Starting at Dawn was a chance to take everything I’d learnt growing a startup – as well as advising businesses at McKinsey before that – and put it into practice, helping founders grow and succeed from the other side.
Here are five things I learned that inform my role as a VC today.
Pressure creates diamonds
Hiring top profiles is a must, but the real foundation of a great team is a culture of ownership and creative freedom – and that starts with the recruitment process.
Ping pong tables and free beer never hurt, but the thing that actually gets you the best talent and allows them to thrive is having a process that reflects your company’s culture and ambition. Your interview process should be thorough and challenging, yet achievable. You’re not looking to trip them up, but rather encourage them to think and engage with the sorts of challenges they’re going to tackle in the role, giving them the opportunity to get excited or realise it’s not for them.
A process like this gives candidates a sense of the mission and challenge of the job and leaves them with the certainty that their potential future boss is going to teach them and give ownership and scope.
This approach needs to continue after the contract has been signed. Once you’ve got the smartest people in the room, don’t micromanage; give them the responsibility to own their scope and the space to be creative. Founders and leads should act as coaches, not minders. If your people have high expectations for themselves and feel responsible for their work, they'll have the opportunity to grow, realising their and the business’s potential.
Your second Chief of Staff
VCs mean more than just money and introductions. Your VC is a valuable and often untapped resource that can act like your second brain – a standby Chief of Staff or Chief Strategy Officer.

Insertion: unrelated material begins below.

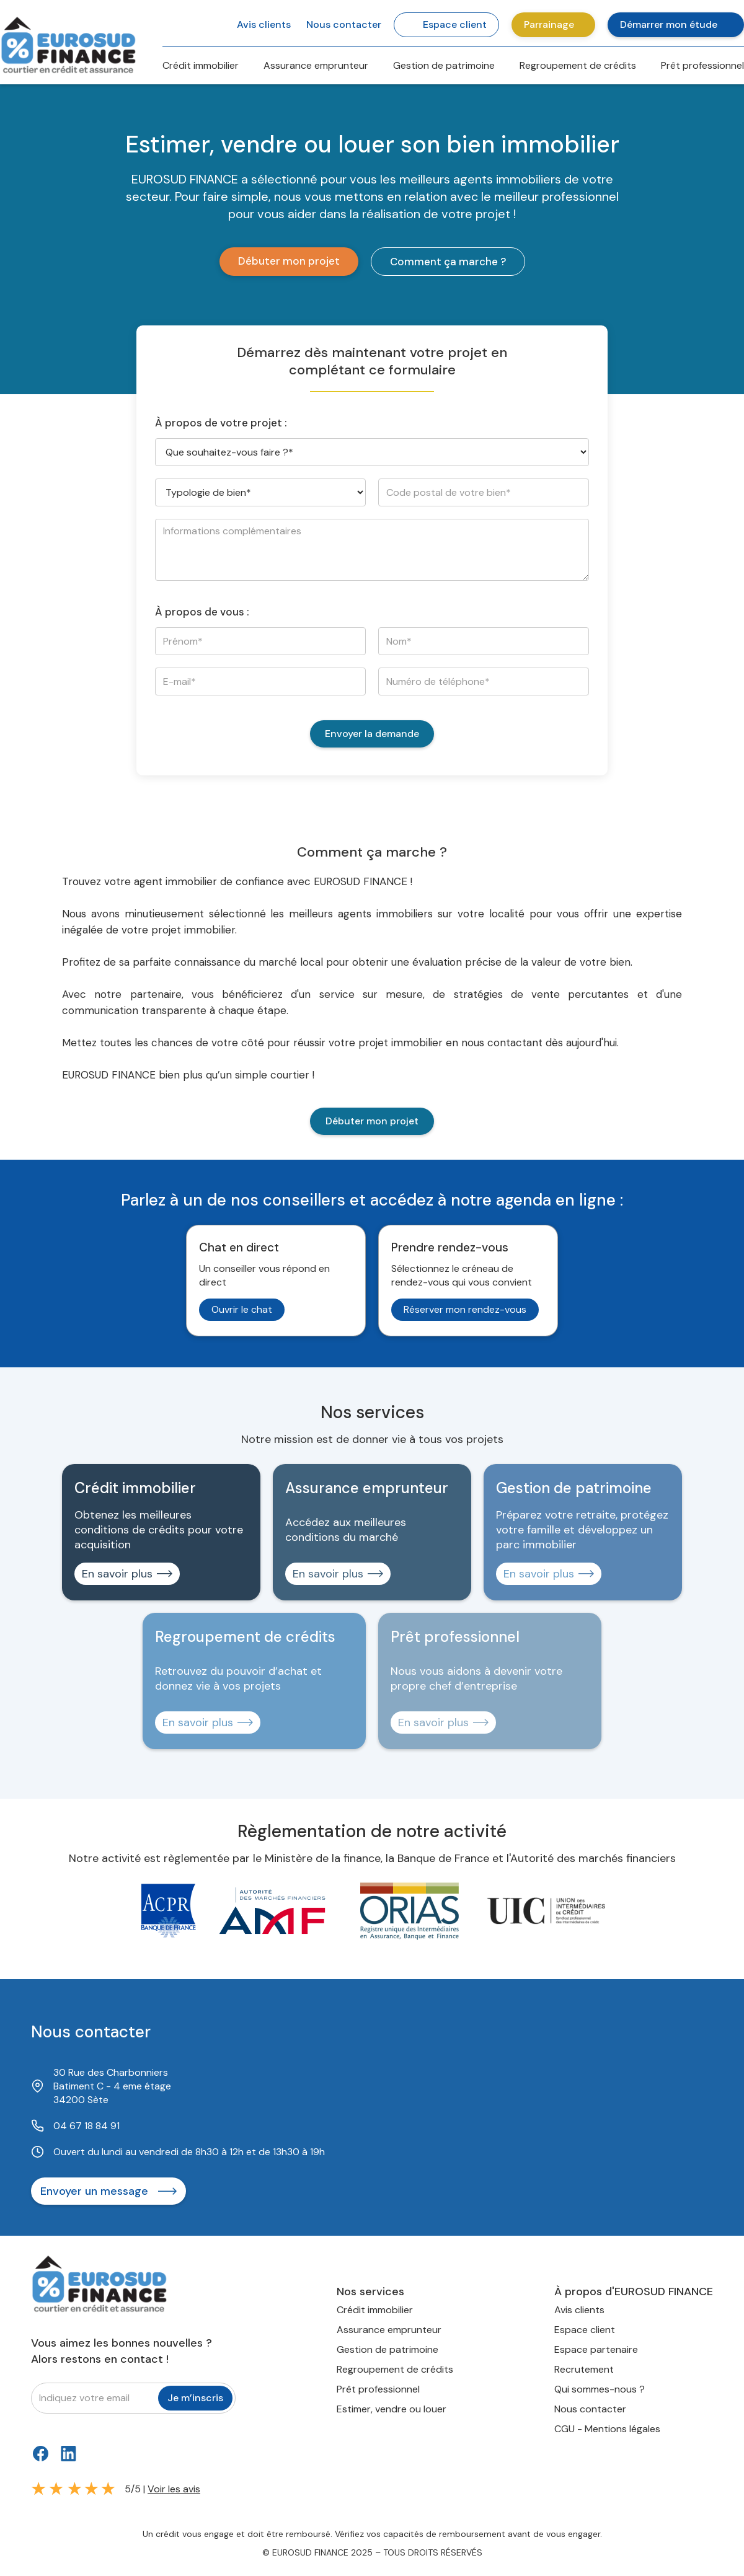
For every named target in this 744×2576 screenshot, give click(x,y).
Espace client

I’ve seen startups only think about their investors during board meetings or for big strategic decisions. Instead, the relationship should be proactive and collaborative. You can bounce ideas off each other and ask for help – everything from a reading of the market to SaaS pricing or potential acquisitions.
VCs are packed with specialists who bring former experiences from consulting, banking and startups, and it’s our job to become experts on new topics. For example, I frequently used a benchmark analysis provided by a VC when I was pitching Luko, and we also leveraged our VC to accelerate due diligence on some businesses we were looking to acquire. I’m always looking to provide that kind of help to add more value to and better support Dawn’s family of founders.
No more rose-tinted spectacles
At Luko, I had to pitch the business to potential partners hundreds of times. After a while, you find yourself starting to emphasise some bits and glossing over others as lines can start to blur – “we hope to” becomes “we will” and then “we are”.
Now that I’m on the other side of the table, inflated truths stick out like a sore thumb. Be honest about where you are today as a business and where it’s going. Investors, especially those that have experience in startups, know how difficult it is running and scaling a business. And if you’re upfront about both the successes and shortfalls, you will get more respect from your investors, who may well be part of the solution to the challenges you face. Give them everything they need to understand the opportunity and risks, ask the right questions and bring their own experience to the table.
Networked due diligence
Coming from a startup, I have a network of operators and experts to draw from as a VC. Whenever I look at a new tool for developers, marketers or finance teams, I can ask my former colleagues what they think: have you seen this? Are you using it? What are you using at the moment? Would you switch? I have a network of people on the ground, putting new B2B SaaS tools and applications through their paces and cutting through the hype.
These sorts of relationships allow you to work faster because you can quickly vet a business or tool by hearing from actual users you know and trust and potentially saving yourself a week of initial due diligence. That’s true whether you’re a VC or a founder. If you don’t yet have a network like this yourself, it’s another way you can leverage your VC.
A rule of thumb
The last thing I took from my time scaling a startup was a personal benchmark. My own experiences and performance give me a rough rule with which I can quickly measure founders’ success in sales and growth.
You always want to work with people smarter than you, so if I see a startup and they say, ‘we managed to close this deal in three weeks’, and I previously worked on a similar deal that took six months, I know how impressive that is. I’ve experienced the difficulties, so I can get a sense of what was achieved without just taking their word for it. This also allows me to dig deeper and ask useful questions. Was it just luck, or have they actually pulled off something amazing? I can recognise what, if anything, gave them the edge, and start to see what promise others see in the business as well.
All of us – founders and VCs – can benefit from this sort of cross-pollination. With the increase in second-time founders and operators becoming VCs, both worlds are strengthened. Lessons from one are applied to another as networks and the wealth of available resources grow.
I now get to spend everyday looking for, and supporting, new European software champions. And my time spent on the other side of the table push me to be a better investor.
Pierre Bricault is an investor at Dawn Capital.